/---

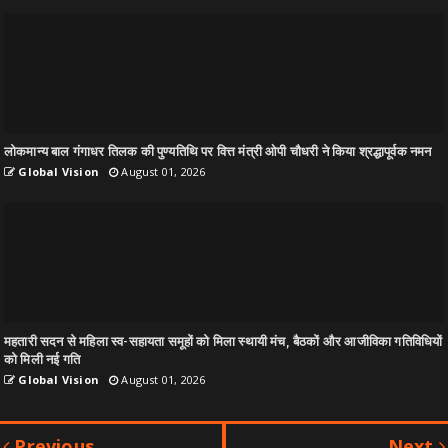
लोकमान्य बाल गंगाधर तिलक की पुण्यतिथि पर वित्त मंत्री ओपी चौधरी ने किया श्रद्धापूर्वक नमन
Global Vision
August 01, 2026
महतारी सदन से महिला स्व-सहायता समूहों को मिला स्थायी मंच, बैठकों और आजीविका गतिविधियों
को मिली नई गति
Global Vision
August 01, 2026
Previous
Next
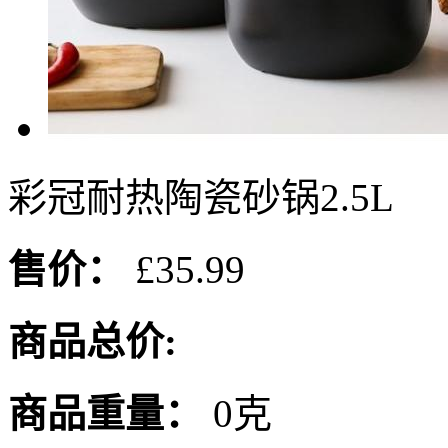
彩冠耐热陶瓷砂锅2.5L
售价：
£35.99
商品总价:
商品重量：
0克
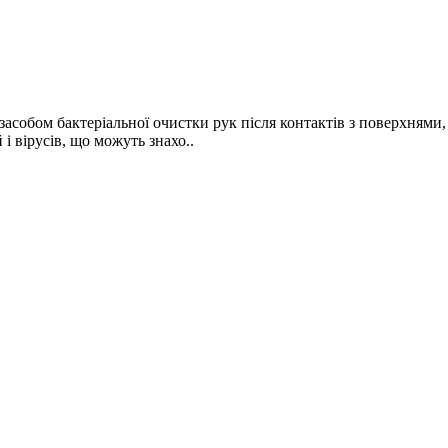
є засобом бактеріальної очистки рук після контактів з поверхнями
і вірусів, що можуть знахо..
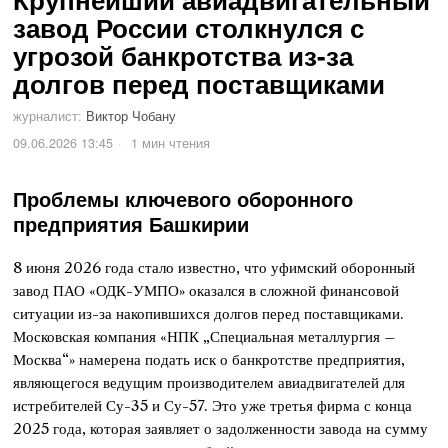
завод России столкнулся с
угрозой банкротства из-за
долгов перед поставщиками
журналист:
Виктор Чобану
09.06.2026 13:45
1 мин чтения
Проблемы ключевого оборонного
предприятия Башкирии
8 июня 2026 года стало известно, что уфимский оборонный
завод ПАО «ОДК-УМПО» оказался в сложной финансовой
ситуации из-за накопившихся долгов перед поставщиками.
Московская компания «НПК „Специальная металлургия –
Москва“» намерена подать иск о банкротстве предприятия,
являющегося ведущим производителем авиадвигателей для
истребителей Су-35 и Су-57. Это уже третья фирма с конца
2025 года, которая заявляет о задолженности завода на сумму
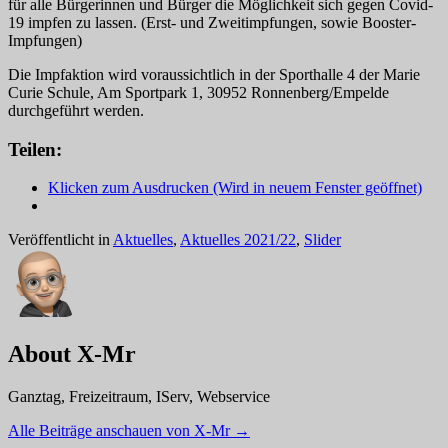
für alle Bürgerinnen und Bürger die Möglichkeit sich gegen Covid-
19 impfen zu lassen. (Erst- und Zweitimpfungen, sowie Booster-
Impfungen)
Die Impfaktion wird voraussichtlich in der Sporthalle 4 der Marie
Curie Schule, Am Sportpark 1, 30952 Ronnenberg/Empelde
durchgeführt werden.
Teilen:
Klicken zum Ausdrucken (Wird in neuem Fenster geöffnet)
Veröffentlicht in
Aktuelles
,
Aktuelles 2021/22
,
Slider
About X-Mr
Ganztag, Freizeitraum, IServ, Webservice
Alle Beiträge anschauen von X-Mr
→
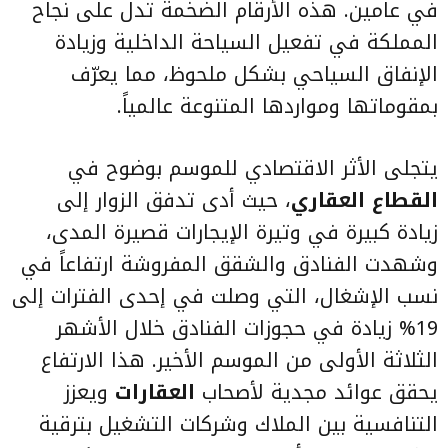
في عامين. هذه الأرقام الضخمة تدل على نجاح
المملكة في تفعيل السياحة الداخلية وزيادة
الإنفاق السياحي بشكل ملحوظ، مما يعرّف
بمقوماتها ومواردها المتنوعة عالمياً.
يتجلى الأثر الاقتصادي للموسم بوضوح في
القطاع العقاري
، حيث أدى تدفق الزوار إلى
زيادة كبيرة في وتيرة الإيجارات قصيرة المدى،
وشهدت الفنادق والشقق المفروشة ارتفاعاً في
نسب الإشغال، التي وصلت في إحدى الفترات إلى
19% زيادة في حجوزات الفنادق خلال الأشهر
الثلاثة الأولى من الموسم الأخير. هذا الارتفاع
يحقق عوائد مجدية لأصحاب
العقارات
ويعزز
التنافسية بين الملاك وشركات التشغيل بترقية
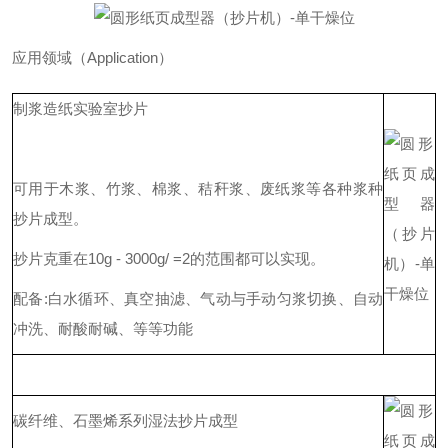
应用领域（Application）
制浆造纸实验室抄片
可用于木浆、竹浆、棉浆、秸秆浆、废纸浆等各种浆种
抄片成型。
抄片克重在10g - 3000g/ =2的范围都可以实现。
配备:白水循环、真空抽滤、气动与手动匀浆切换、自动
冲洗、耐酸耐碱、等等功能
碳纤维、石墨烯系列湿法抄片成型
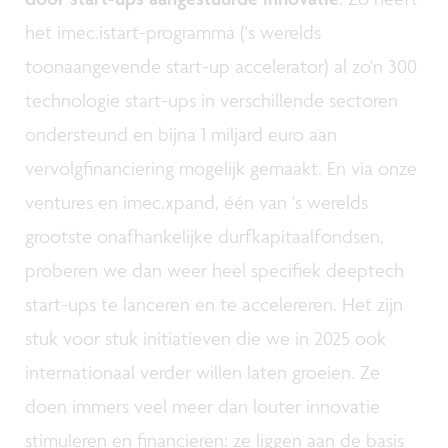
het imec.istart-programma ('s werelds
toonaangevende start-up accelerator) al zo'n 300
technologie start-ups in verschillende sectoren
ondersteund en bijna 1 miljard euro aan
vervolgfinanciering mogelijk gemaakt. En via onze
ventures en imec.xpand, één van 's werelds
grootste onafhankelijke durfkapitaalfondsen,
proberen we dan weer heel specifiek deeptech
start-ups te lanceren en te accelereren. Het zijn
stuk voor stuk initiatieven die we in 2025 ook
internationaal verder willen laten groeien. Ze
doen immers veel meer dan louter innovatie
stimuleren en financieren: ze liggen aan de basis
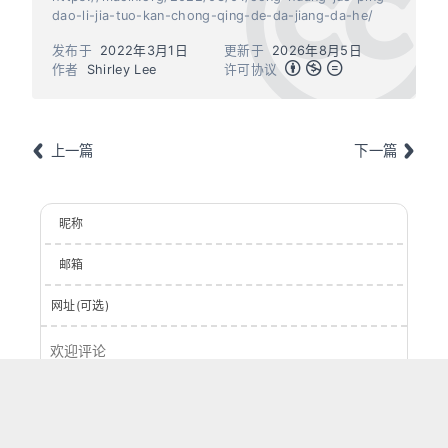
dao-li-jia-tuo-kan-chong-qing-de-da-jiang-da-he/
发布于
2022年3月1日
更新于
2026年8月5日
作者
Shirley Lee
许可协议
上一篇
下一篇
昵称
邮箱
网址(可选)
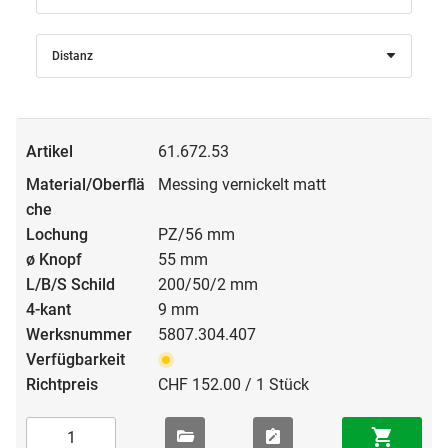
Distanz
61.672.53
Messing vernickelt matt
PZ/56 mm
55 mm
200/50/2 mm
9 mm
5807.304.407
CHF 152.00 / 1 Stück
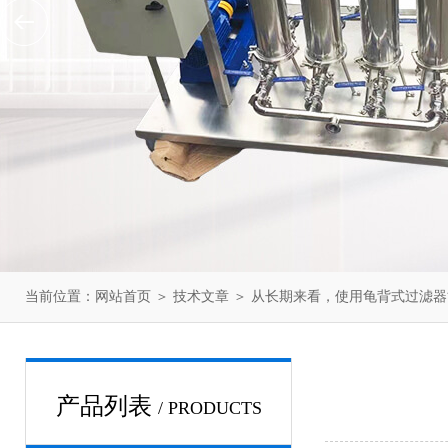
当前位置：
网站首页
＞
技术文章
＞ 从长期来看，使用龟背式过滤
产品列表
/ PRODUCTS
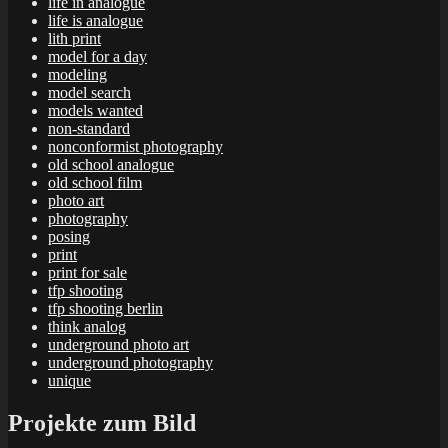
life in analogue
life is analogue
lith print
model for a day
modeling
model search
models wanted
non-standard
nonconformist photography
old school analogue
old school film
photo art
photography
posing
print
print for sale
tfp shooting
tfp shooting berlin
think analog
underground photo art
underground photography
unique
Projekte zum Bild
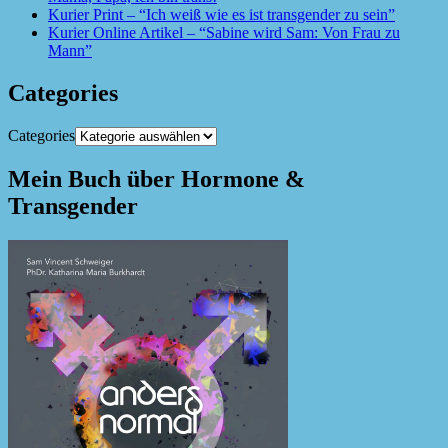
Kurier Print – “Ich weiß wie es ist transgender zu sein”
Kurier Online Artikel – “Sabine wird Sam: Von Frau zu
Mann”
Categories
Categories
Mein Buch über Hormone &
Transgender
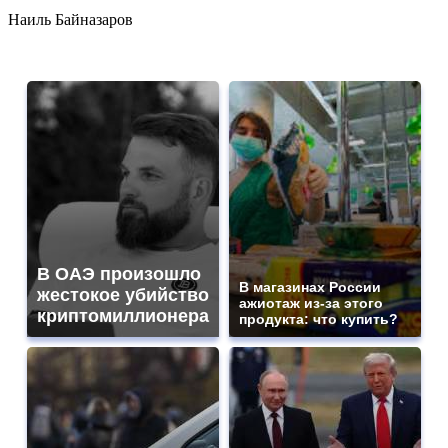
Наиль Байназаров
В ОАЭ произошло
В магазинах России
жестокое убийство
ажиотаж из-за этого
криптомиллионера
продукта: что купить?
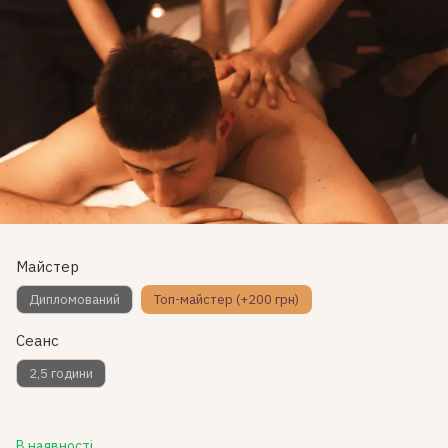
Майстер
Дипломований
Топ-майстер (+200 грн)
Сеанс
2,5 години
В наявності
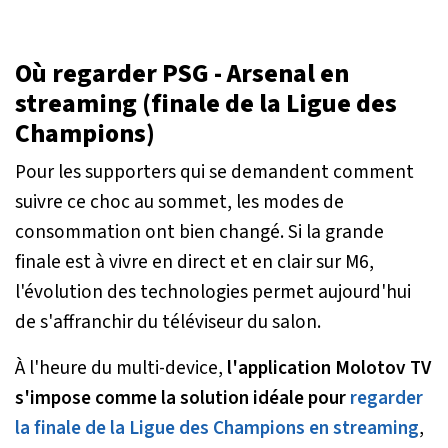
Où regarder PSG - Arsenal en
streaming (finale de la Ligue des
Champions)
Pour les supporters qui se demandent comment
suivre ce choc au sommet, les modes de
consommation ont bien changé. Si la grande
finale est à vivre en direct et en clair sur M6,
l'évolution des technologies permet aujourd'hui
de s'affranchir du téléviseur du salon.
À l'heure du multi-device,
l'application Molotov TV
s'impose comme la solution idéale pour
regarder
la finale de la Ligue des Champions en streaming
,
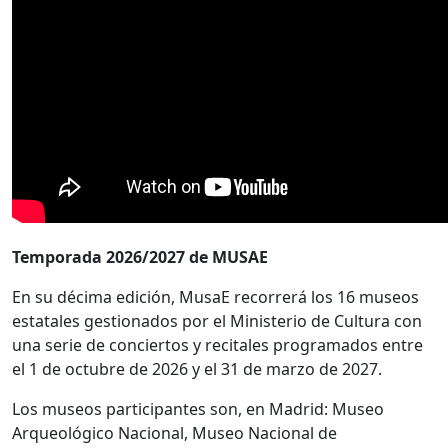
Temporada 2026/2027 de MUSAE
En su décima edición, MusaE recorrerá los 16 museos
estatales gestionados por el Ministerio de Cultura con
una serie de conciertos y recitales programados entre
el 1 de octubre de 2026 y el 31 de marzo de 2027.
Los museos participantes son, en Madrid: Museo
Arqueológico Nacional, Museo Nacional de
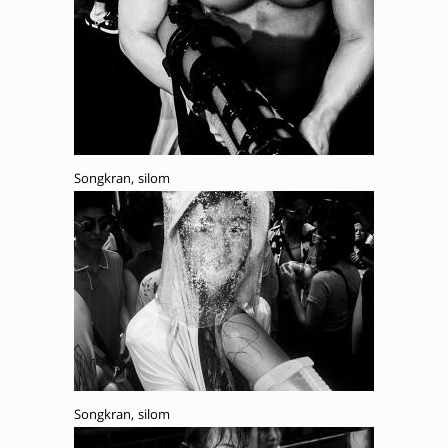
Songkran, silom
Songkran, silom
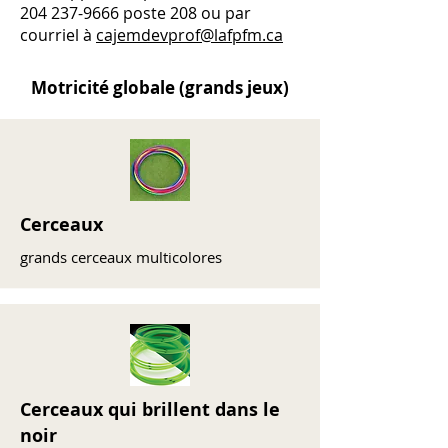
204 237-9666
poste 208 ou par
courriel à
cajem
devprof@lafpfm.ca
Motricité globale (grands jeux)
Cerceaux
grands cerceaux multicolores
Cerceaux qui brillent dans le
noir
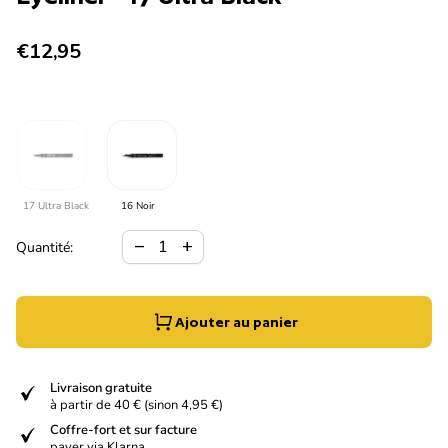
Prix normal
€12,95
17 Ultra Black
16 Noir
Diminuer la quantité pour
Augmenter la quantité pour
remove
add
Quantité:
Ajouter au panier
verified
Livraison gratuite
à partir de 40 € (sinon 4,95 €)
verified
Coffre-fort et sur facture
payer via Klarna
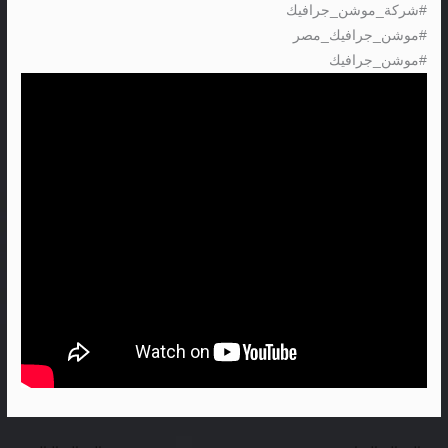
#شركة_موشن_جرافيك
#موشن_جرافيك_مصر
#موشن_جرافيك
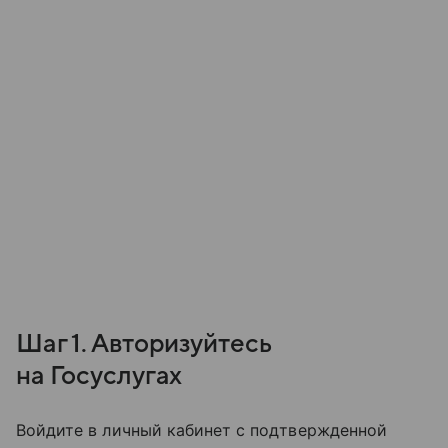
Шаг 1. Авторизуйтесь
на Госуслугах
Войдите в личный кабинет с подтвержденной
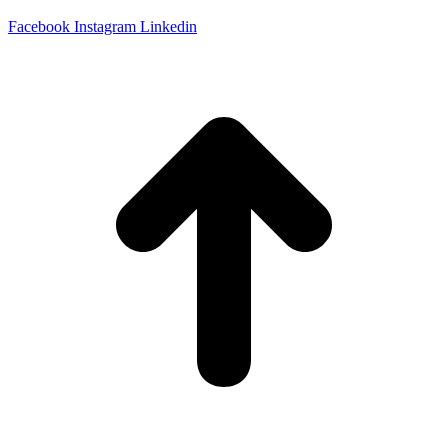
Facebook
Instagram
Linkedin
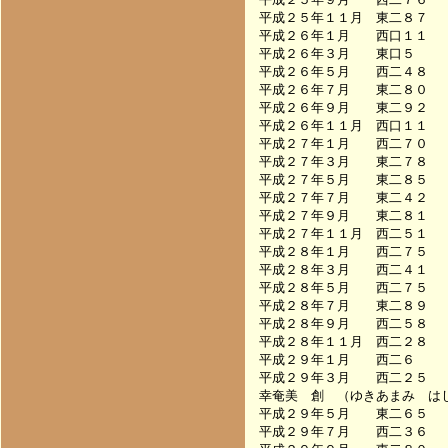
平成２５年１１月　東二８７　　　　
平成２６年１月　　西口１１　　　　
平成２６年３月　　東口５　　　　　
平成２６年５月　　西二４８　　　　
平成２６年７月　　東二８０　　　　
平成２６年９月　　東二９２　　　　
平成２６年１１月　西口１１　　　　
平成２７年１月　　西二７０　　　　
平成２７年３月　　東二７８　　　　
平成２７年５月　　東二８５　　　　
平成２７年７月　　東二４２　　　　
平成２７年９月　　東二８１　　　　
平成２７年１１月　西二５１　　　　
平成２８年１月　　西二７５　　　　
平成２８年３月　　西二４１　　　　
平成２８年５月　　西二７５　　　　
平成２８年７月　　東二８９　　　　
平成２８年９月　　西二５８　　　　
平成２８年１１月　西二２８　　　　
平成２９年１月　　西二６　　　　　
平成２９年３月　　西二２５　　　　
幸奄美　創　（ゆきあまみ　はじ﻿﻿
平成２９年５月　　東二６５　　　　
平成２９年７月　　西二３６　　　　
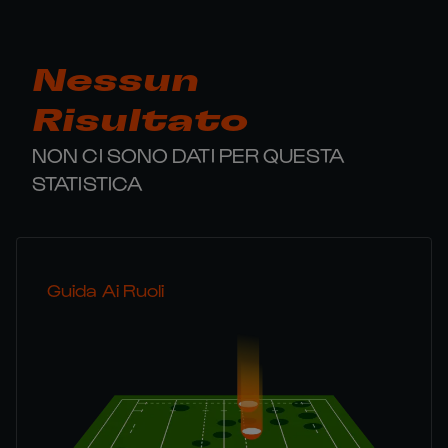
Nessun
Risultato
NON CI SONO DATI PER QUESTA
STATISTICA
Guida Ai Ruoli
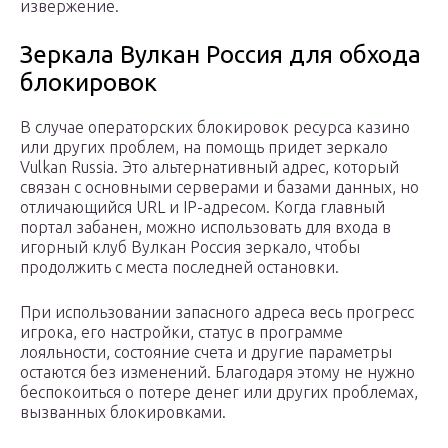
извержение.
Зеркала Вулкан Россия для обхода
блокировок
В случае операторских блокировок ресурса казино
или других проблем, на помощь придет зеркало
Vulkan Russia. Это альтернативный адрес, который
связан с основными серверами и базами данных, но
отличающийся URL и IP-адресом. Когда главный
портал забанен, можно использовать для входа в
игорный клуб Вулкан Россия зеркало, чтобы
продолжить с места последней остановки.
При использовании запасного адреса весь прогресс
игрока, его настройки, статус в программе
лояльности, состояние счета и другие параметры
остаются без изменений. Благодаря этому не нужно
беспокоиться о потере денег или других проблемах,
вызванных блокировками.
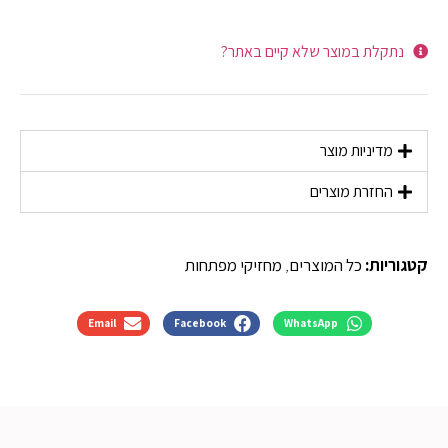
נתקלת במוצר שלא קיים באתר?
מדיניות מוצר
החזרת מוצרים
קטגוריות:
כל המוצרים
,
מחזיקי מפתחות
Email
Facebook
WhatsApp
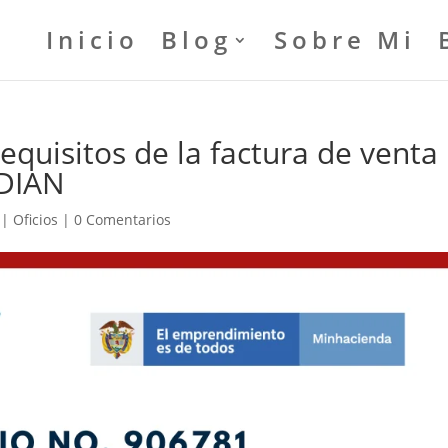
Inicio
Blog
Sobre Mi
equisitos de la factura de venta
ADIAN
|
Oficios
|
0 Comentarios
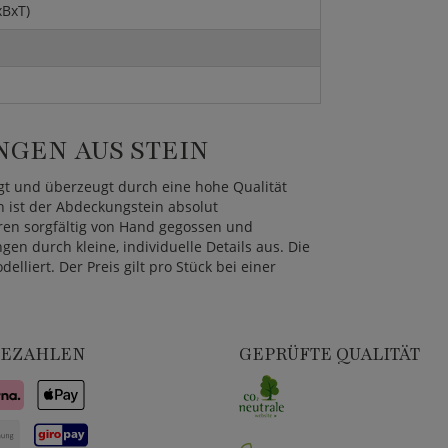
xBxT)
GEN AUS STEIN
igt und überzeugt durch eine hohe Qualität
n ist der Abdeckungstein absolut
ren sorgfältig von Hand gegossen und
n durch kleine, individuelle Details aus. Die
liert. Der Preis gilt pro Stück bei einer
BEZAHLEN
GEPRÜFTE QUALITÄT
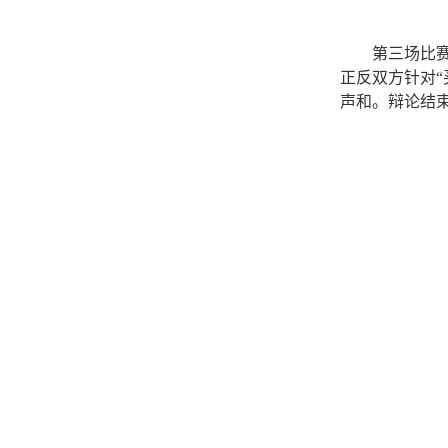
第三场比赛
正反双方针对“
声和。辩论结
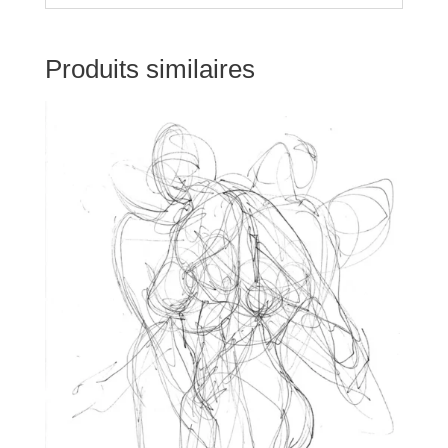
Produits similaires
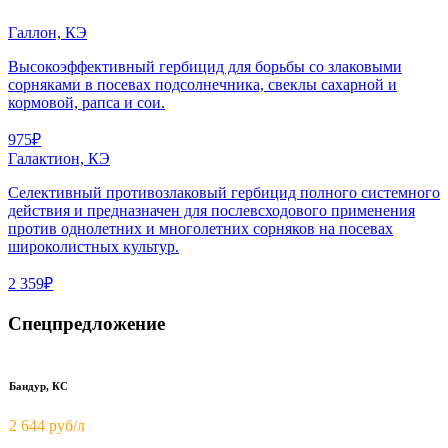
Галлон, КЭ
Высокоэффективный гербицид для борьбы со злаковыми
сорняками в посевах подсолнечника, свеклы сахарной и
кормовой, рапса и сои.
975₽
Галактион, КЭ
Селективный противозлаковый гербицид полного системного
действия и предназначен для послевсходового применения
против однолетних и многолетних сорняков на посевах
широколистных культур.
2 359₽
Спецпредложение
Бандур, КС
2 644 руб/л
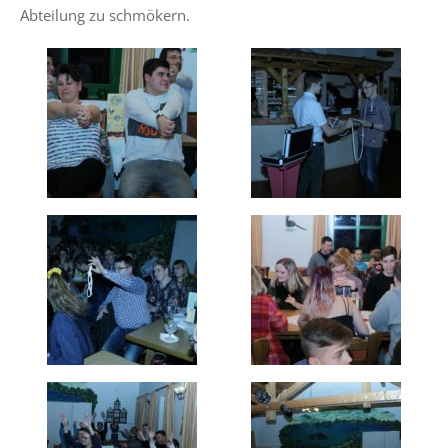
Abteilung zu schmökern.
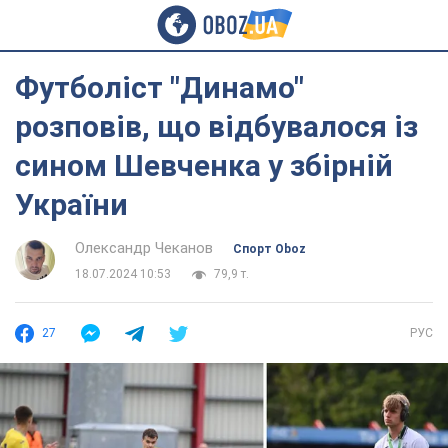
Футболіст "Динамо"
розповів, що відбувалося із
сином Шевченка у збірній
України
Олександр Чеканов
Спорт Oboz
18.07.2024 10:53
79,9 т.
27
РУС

\---

What the task requires: Set down word for word the lines from the opening of the entries above through the line that contains "Ganztag, Freizeitraum, IServ, Webservice", and omit every picture.

Your response:
लोकमान्य बाल गंगाधर तिलक की पुण्यतिथि पर वित्त मंत्री ओपी चौधरी ने किया श्रद्धापूर्वक नमन
Global Vision
August 01, 2026
महतारी सदन से महिला स्व-सहायता समूहों को मिला स्थायी मंच, बैठकों और आजीविका गतिविधियों
को मिली नई गति
Global Vision
August 01, 2026
Previous
Next
彩冠耐热陶瓷砂锅2.5L
售价：
£35.99
商品总价:
商品重量：
0克
є засобом бактеріальної очистки рук після контактів з поверхнями
і вірусів, що можуть знахо..
завод России столкнулся с
угрозой банкротства из-за
долгов перед поставщиками
журналист:
Виктор Чобану
09.06.2026 13:45
1 мин чтения
Проблемы ключевого оборонного
предприятия Башкирии
8 июня 2026 года стало известно, что уфимский оборонный
завод ПАО «ОДК-УМПО» оказался в сложной финансовой
ситуации из-за накопившихся долгов перед поставщиками.
Московская компания «НПК „Специальная металлургия –
Москва“» намерена подать иск о банкротстве предприятия,
являющегося ведущим производителем авиадвигателей для
истребителей Су-35 и Су-57. Это уже третья фирма с конца
2025 года, которая заявляет о задолженности завода на сумму
für alle Bürgerinnen und Bürger die Möglichkeit sich gegen Covid-
19 impfen zu lassen. (Erst- und Zweitimpfungen, sowie Booster-
Impfungen)
Die Impfaktion wird voraussichtlich in der Sporthalle 4 der Marie
Curie Schule, Am Sportpark 1, 30952 Ronnenberg/Empelde
durchgeführt werden.
Teilen:
Klicken zum Ausdrucken (Wird in neuem Fenster geöffnet)
Veröffentlicht in
Aktuelles
,
Aktuelles 2021/22
,
Slider
About X-Mr
Ganztag, Freizeitraum, IServ, Webservice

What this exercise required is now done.